Method and system for detecting voice activity in noisy conditions
Abstract
A voice activity detection method includes: training one or more computerized neural networks having a denoising autoencoder and a classifier, wherein the training is performed utilizing one or more models including Mel-frequency cepstral coefficients (MFCC) features, Δ features, ΔΔ features, and Pitch features, each model being recorded at one or more differing associated predetermined signal to noise ratios; recording a raw audio waveform and transmitting the raw audio waveform to the computerized neural network; denoising the raw audio wave utilizing the denoising autoencoder; and determining whether the raw audio waveform contains human speech; extracting any human speech from the raw audio waveform.
Claims
exact text as granted — not AI-modified1 . A voice activity detection method comprising:
training one or more computerized neural networks having a denoising autoencoder and a classifier, wherein the training is performed utilizing one or more models including Mel-frequency cepstral coefficients (MFCC) features, Δ features, ΔΔ features, and Pitch features, each model being recorded at one or more differing associated predetermined signal to noise ratios; recording a raw audio waveform and transmitting the raw audio waveform to the computerized neural network; denoising the raw audio wave utilizing the denoising autoencoder; and determining whether the raw audio waveform contains human speech; extracting any human speech from the raw audio waveform.

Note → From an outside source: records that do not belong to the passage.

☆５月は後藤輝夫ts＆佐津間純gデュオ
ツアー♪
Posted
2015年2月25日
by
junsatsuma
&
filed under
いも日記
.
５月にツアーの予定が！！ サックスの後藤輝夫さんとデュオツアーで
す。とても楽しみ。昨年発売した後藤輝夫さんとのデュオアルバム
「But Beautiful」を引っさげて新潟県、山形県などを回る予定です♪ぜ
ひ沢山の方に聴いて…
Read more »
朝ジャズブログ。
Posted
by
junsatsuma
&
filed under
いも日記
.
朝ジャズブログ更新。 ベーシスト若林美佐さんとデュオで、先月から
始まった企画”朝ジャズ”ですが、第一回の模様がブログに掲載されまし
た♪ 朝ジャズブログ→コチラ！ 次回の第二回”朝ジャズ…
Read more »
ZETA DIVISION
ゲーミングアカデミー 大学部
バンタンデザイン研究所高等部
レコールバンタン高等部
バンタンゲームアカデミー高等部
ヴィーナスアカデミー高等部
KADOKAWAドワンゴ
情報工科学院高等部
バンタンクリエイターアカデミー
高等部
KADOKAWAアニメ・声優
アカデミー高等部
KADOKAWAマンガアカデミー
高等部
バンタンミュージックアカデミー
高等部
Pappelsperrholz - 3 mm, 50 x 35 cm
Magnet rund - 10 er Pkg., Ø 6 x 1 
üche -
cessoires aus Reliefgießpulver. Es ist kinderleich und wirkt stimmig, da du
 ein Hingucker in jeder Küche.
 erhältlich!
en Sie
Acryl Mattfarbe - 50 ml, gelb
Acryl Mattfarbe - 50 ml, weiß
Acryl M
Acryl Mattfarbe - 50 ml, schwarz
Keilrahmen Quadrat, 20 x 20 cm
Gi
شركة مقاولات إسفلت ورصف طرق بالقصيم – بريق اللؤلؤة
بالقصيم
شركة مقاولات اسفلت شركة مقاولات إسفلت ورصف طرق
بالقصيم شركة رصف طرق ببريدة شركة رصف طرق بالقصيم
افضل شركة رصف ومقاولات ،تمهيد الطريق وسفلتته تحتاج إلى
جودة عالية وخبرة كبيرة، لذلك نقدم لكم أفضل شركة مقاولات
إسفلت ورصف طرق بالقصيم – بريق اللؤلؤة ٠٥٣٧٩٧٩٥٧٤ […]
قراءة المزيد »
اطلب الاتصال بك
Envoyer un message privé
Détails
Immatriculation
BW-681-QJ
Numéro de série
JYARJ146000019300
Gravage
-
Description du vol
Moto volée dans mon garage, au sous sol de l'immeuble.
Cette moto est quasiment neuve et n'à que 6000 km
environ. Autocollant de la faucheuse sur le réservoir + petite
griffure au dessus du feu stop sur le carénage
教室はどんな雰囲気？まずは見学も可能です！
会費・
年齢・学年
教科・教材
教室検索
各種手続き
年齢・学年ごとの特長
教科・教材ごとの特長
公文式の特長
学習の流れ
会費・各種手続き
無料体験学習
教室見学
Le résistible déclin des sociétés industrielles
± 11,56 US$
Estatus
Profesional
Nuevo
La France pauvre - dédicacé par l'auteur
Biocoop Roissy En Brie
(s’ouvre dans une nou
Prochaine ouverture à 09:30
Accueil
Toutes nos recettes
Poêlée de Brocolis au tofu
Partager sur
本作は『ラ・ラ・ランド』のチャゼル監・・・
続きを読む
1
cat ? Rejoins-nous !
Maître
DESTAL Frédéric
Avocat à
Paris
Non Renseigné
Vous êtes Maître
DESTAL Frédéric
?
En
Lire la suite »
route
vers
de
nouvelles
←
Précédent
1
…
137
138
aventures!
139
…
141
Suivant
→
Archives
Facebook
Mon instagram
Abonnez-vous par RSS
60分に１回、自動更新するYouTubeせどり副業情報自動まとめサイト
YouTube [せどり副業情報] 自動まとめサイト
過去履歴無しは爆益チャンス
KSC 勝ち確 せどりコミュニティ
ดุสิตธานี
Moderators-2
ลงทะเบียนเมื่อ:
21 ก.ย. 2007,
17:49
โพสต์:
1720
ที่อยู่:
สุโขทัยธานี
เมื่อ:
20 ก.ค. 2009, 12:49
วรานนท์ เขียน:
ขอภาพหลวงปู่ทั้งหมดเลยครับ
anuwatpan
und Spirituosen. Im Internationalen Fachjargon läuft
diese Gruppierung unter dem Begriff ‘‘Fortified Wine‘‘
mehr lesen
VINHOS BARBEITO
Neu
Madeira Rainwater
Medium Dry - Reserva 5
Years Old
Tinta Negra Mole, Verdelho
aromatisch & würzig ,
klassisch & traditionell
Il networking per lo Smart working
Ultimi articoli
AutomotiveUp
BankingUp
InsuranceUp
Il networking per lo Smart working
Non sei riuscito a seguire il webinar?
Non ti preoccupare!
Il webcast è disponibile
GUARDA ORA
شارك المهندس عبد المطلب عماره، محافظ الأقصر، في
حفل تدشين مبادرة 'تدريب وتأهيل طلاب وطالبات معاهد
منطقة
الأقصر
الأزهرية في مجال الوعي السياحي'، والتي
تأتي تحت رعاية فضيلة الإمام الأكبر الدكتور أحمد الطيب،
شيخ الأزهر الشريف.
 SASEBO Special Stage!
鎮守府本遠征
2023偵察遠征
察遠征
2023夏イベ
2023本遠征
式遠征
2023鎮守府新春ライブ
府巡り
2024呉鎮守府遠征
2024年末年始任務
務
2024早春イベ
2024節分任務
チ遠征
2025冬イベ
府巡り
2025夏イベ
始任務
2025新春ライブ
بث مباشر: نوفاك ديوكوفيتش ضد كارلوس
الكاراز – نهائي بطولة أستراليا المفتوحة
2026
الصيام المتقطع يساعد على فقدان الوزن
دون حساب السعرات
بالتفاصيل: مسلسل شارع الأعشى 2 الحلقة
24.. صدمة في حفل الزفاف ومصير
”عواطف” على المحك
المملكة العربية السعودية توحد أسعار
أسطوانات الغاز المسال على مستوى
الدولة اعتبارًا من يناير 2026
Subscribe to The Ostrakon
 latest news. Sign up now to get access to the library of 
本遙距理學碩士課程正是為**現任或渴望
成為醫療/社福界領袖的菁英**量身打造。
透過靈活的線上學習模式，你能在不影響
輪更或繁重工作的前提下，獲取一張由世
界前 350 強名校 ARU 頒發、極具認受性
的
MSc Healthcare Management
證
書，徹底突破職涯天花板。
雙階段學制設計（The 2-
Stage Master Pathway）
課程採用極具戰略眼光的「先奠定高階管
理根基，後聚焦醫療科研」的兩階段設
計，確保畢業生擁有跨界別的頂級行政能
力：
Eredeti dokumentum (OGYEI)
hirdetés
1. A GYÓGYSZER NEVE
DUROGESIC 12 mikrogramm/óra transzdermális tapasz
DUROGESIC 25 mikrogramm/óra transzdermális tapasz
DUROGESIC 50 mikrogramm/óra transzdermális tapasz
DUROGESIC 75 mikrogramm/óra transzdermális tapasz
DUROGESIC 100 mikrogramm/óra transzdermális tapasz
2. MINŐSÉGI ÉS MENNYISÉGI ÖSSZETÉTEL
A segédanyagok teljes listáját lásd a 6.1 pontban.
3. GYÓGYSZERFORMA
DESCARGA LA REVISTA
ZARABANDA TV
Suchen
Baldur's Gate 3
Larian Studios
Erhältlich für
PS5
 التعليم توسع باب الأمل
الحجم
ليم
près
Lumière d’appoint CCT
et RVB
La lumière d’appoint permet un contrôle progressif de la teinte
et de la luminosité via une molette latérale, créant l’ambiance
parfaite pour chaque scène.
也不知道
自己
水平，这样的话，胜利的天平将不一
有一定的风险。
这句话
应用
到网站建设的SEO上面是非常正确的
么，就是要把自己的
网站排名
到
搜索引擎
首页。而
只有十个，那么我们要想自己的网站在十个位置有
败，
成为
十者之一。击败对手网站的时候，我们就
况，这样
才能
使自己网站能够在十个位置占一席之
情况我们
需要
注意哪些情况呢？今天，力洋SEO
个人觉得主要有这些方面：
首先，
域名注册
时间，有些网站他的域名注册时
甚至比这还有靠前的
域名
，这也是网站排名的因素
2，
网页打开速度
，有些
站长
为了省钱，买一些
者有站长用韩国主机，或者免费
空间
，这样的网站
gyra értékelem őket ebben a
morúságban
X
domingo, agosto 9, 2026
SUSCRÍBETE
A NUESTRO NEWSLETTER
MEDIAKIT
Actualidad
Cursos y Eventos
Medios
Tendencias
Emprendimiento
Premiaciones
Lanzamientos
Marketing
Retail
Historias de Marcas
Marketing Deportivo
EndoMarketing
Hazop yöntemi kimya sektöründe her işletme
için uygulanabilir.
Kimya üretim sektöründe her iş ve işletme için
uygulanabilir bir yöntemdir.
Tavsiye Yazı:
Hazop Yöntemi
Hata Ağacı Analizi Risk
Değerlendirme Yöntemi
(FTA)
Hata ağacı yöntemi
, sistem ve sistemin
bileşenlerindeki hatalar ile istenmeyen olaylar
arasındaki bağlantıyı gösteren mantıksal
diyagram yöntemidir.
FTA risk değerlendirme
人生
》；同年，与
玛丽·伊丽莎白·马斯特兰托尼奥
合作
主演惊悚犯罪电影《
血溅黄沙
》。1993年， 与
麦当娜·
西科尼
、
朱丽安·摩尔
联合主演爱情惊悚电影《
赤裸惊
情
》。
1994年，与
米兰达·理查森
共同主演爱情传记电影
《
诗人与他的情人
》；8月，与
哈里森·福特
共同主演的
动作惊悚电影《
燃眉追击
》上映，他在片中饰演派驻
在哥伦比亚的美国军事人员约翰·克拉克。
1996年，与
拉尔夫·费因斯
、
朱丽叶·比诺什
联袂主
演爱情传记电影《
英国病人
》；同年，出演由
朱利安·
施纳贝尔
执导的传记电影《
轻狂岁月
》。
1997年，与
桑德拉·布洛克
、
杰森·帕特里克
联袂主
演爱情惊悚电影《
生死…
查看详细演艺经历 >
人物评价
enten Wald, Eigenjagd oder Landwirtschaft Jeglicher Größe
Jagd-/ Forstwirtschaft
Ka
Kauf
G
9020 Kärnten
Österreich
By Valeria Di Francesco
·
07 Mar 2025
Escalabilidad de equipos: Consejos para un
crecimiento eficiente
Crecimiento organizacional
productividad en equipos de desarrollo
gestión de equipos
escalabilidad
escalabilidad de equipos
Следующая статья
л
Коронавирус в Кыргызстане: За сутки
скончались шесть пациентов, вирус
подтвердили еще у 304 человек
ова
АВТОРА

2 . The voice activity detection method of claim 1 ,
wherein the computerized neural network is a convolutional neural network.
3 . The voice activity detection method of claim 1 ,
wherein the computerized neural network is a deep neural network.
4 . The voice activity detection method of claim 1 ,
wherein the computerized neural network is a recurrent neural network.
5 . The voice activity detection method of claim 1 ,
wherein the classifier is trained utilizing one or more linguistic models.
6 . The voice activity detection method of claim 5 ,
wherein the classifier is trained utilizing a plurality of linguistic models.
7 . The voice activity detection method of claim 6 ,
wherein at least one linguistic model is VoxForge™.
8 . The voice activity detection method of claim 6 ,
wherein at least one linguistic model is AIShell.
9 . The voice activity detection method of claim 6 ,
wherein at least one linguistic model is VoxForge™; and wherein at least one additional linguistic model is AISHELL.
10 . The voice activity detection method of claim 6 ,
wherein each linguistic model is recorded having a base truth, wherein each linguistic model is recorded at one or more of a plurality of pre-set signal to noise ratios.
11 . The voice activity detection method of claim 10 ,
wherein each linguistic model is recorded having a base truth, wherein each linguistic model is recorded at a plurality of pre-set signal to noise ratios.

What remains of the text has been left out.